**Exercise aim**
Repeat the data word for word and skip the pictures.

▼

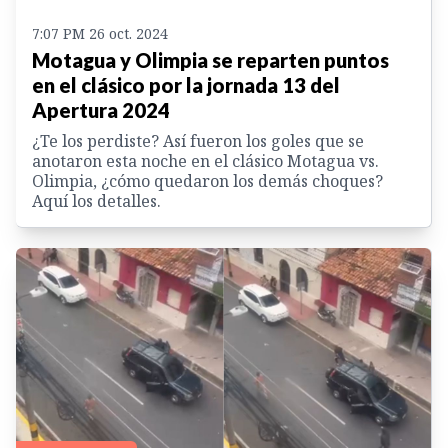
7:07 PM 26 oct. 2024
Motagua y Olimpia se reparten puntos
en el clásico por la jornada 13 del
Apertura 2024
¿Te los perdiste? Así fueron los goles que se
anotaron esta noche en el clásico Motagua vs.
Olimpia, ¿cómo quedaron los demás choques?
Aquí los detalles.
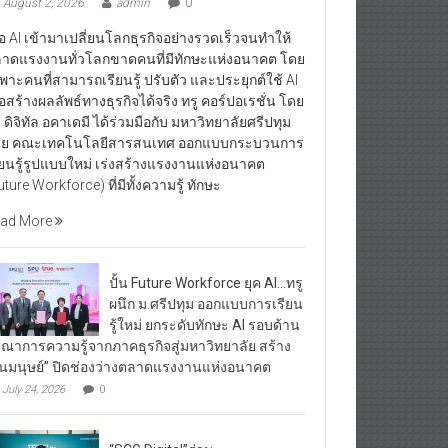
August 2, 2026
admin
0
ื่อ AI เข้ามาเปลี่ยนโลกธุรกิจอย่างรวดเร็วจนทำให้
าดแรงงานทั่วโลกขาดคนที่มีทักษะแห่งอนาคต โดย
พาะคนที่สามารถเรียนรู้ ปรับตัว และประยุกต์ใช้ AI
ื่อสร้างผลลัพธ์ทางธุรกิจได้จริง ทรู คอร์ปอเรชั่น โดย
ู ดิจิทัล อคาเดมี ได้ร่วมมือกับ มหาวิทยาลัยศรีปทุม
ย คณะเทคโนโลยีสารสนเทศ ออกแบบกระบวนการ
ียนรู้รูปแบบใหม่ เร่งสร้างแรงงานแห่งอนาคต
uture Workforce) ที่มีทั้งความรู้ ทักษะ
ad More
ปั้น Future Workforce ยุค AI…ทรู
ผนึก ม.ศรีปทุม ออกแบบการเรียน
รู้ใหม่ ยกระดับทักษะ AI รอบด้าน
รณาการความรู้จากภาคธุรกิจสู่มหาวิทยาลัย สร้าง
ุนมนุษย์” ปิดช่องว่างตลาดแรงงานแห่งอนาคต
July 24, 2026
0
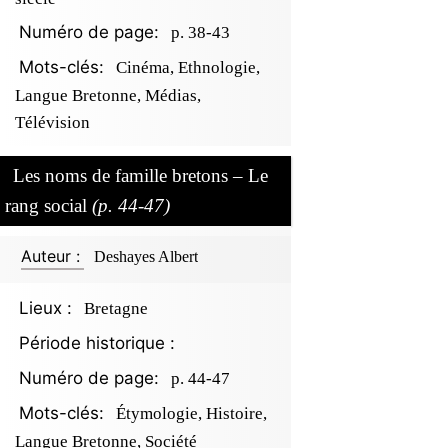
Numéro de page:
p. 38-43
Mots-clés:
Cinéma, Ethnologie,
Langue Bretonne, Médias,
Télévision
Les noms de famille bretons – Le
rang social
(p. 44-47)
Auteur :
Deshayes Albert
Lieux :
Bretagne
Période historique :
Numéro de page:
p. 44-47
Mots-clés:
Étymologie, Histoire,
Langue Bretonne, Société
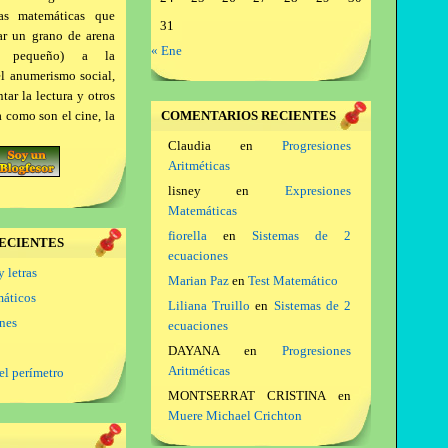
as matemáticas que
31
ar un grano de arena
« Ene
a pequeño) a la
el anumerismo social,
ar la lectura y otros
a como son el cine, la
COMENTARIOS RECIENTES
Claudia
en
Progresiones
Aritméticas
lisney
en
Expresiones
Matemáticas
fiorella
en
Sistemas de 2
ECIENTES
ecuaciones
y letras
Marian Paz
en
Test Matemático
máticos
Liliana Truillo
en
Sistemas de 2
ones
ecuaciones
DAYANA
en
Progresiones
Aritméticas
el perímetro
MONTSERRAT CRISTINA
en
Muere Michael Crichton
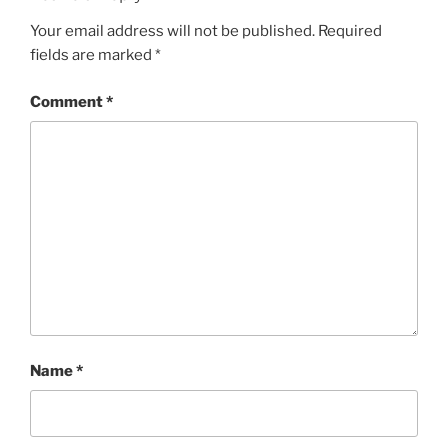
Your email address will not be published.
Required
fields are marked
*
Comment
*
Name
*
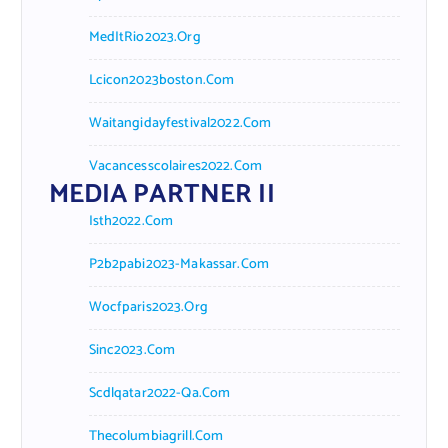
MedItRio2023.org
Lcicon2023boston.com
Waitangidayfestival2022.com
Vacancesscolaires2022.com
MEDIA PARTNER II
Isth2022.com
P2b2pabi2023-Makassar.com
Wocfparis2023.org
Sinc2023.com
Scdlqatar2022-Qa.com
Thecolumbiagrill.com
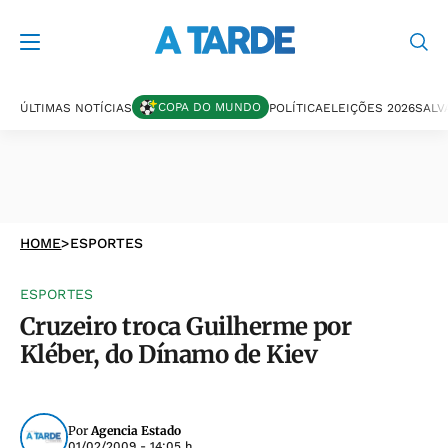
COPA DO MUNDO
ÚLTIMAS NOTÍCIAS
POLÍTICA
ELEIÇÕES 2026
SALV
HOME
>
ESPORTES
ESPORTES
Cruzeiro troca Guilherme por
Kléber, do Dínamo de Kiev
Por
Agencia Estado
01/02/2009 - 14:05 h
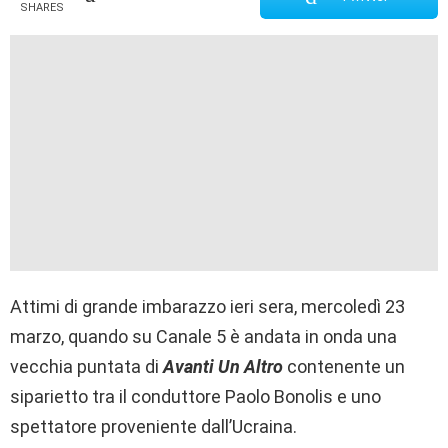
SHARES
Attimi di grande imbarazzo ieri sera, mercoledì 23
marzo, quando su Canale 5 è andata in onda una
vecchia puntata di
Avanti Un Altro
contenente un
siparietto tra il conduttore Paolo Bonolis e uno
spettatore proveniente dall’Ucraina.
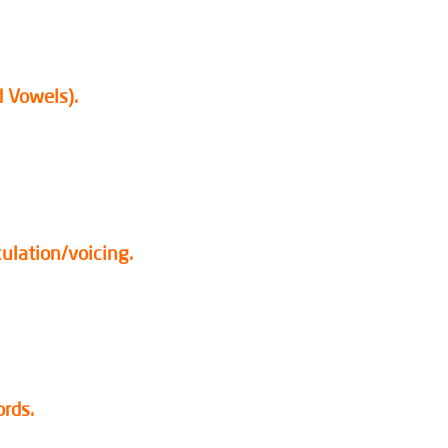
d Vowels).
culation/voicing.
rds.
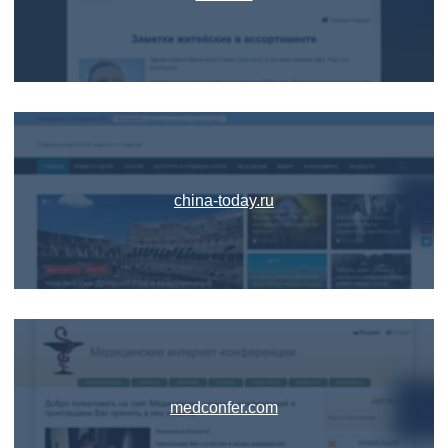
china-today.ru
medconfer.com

▲

**Solved problem**
7:07 PM 26 oct. 2024
Motagua y Olimpia se reparten puntos
en el clásico por la jornada 13 del
Apertura 2024
¿Te los perdiste? Así fueron los goles que se
anotaron esta noche en el clásico Motagua vs.
Olimpia, ¿cómo quedaron los demás choques?
Aquí los detalles.
August 2, 2026
admin
0
ื่อ AI เข้ามาเปลี่ยนโลกธุรกิจอย่างรวดเร็วจนทำให้
าดแรงงานทั่วโลกขาดคนที่มีทักษะแห่งอนาคต โดย
พาะคนที่สามารถเรียนรู้ ปรับตัว และประยุกต์ใช้ AI
ื่อสร้างผลลัพธ์ทางธุรกิจได้จริง ทรู คอร์ปอเรชั่น โดย
ู ดิจิทัล อคาเดมี ได้ร่วมมือกับ มหาวิทยาลัยศรีปทุม
ย คณะเทคโนโลยีสารสนเทศ ออกแบบกระบวนการ
ียนรู้รูปแบบใหม่ เร่งสร้างแรงงานแห่งอนาคต
uture Workforce) ที่มีทั้งความรู้ ทักษะ
ad More
ปั้น Future Workforce ยุค AI…ทรู
ผนึก ม.ศรีปทุม ออกแบบการเรียน
รู้ใหม่ ยกระดับทักษะ AI รอบด้าน
รณาการความรู้จากภาคธุรกิจสู่มหาวิทยาลัย สร้าง
ุนมนุษย์” ปิดช่องว่างตลาดแรงงานแห่งอนาคต
July 24, 2026
0
Numéro de page:
p. 38-43
Mots-clés:
Cinéma, Ethnologie,
Langue Bretonne, Médias,
Télévision
Les noms de famille bretons – Le
rang social
(p. 44-47)
Auteur :
Deshayes Albert
Lieux :
Bretagne
Période historique :
Numéro de page:
p. 44-47
Mots-clés:
Étymologie, Histoire,
Langue Bretonne, Société
as matemáticas que
31
ar un grano de arena
« Ene
a pequeño) a la
el anumerismo social,
ar la lectura y otros
a como son el cine, la
COMENTARIOS RECIENTES
Claudia
en
Progresiones
Aritméticas
lisney
en
Expresiones
Matemáticas
fiorella
en
Sistemas de 2
ECIENTES
ecuaciones
y letras
Marian Paz
en
Test Matemático
máticos
Liliana Truillo
en
Sistemas de 2
ones
ecuaciones
DAYANA
en
Progresiones
Aritméticas
el perímetro
MONTSERRAT CRISTINA
en
Muere Michael Crichton
Your email address will not be published.
Required
fields are marked
*
Comment
*
Name
*
MedItRio2023.org
Lcicon2023boston.com
Waitangidayfestival2022.com
Vacancesscolaires2022.com
MEDIA PARTNER II
Isth2022.com
P2b2pabi2023-Makassar.com
Wocfparis2023.org
Sinc2023.com
Scdlqatar2022-Qa.com
Thecolumbiagrill.com
COPA DO MUNDO
ÚLTIMAS NOTÍCIAS
POLÍTICA
ELEIÇÕES 2026
SALV
HOME
>
ESPORTES
ESPORTES
Cruzeiro troca Guilherme por
Kléber, do Dínamo de Kiev
Por
Agencia Estado
01/02/2009 - 14:05 h
SHARES
Attimi di grande imbarazzo ieri sera, mercoledì 23
marzo, quando su Canale 5 è andata in onda una
vecchia puntata di
Avanti Un Altro
contenente un
siparietto tra il conduttore Paolo Bonolis e uno
spettatore proveniente dall’Ucraina.
d Vowels).
culation/voicing.
rds.
china-today.ru
medconfer.com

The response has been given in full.